You have to understand the context here: under the KMT, it's agreed that the two parties will disagree on who "rules" the territories of China. It's also implicitly established that neither party will seek to relinquish their claim on the other's territories. For both the CPC and the KMT, this is a matter of ideology and policy. Knowing that this ideological block isn't going anywhere, CPC-KMT discussions led to the conclusion that, fine, we won't agree, but we also won't do anything about it. Neither military intruded over the status quo median line, neither military provoked the other with missiles or fighters or whatnot, and it was established that the issue was one of minimal importance compared to economic development and peaceful codevelopment. China knows that taking Taiwan is basically impossible, and Taiwan has no aspirations to retake China.
In comes the DPP, arms swinging, with support from the US, and says that the KMT is clearly siding with the CPC on this issue and is clearly going to seek reunification with the CPC. Reunification is against KMT policy for obvious ideological reasons, but alas. So, the DPP comes in, saying they want de jure independence and to align with the US, fuck China, Taiwanese people aren't Chinese, etc. etc. Obviously, China isn't too happy about this, but things proceed as usual.
Taiwan then declares that the Taiwan Strait is international waters (since, per DPP policy, Taiwan is not China and thus the Taiwan Strait doesn't classify as territorial waters), that they want more weapons from the US, and that they don't want to trade with China. China is unhappy about this, but it exposes a key vulnerability in the concept of international waters: there's nothing stopping China from flying in international waters. So, with the justification of the US FONOPS (i.e. sailing an armed US warship) through the Strait, China starts flying sorties past the median line (which, as established, is now international airspace). China also starts shooting missiles from international airspace crossing international airspace into international airspace, using US FONOPS as justification for this being perfectly reasonable. That's how we ended up here. I'm strongly opposed to the DPP, not strongly opposed to Taiwan. I see the DPP as being intentionally provocative and throwing away a massive economic boon (trade with China) in exchange for the DPP's own ideological goals. It's coming at the cost of opportunities in Taiwan, it's destabilizing the region, and it's pushing Taiwan into the same unstable flip-flopping political situation as the US.
The US is constrained by capitalism and globalization... And years of mismanagement at Intel under Krzanich... and the lack of profitability of Global Foundries.
Intel only recently adopted a foundry model: previously, their fabs were only used to manufacture Intel chips... I'm sure you can imagine some of the issues there, but it helps that Intel is a massive company. Intel really bit off more than they could chew with 10nm and started to lag behind.

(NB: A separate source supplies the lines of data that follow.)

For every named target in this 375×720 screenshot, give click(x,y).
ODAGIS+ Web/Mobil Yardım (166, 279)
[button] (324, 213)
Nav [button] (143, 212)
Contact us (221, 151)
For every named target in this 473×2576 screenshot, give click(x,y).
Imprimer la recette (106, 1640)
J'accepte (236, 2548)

GloFo used to be AMD (until it was spun off for profit because AMD needed money... GloFo gave up on 7nm because it was seen as too expensive.

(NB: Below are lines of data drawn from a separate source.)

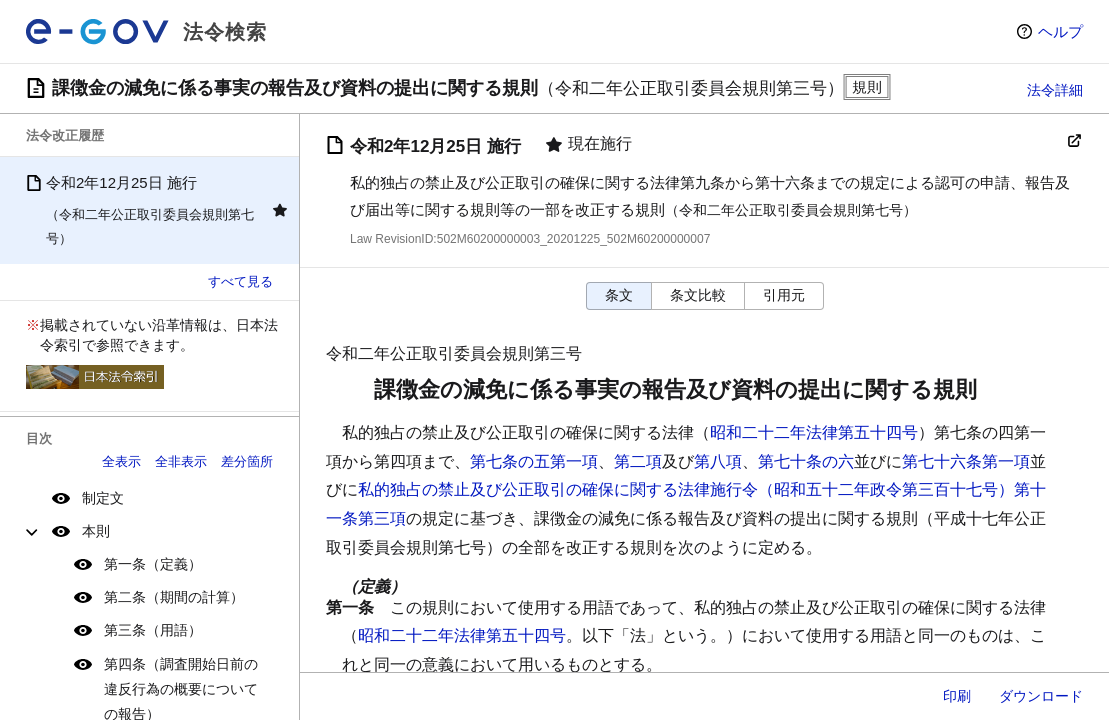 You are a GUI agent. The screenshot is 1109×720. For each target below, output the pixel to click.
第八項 (718, 461)
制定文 (103, 498)
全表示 (121, 461)
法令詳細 (1055, 90)
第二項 (638, 461)
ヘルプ (1060, 31)
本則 (96, 531)
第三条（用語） (153, 630)
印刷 (957, 696)
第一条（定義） (153, 564)
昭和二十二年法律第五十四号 (814, 432)
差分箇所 (247, 461)
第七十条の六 (806, 461)
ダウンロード (1041, 696)
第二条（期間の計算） (174, 597)
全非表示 (181, 461)
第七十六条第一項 (966, 461)
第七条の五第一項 (534, 461)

As for Samsung? Nobody really knows why Samsung's technology sucks, but it sucks. Something wrong with their FinFET process in general I guess.
TSMC isn't a decade ahead. They're maybe 5 years ahead of SMIC and maybe 2 years ahead of Intel/Samsung. They're only so far ahead of SMIC because SMIC isn't allowed to import EUV machines from ASML since the US decided that China was getting too close to toppling American dominance in semiconductors and AI.
The main thing limiting SMIC is the lack of EUV machines, but Huawei is expected to pop one out soon based on the rumours being spread on Chinese forums. That's the story. TSMC doesn't have some magic sauce, they have scale, billions of dollars in government support, and a slight technological edge. If anything, TSMC's magic sauce is that the most desirable job in STEM in Taiwan is to become an engineer at TSMC: they attract top talent in a way that Intel doesn't.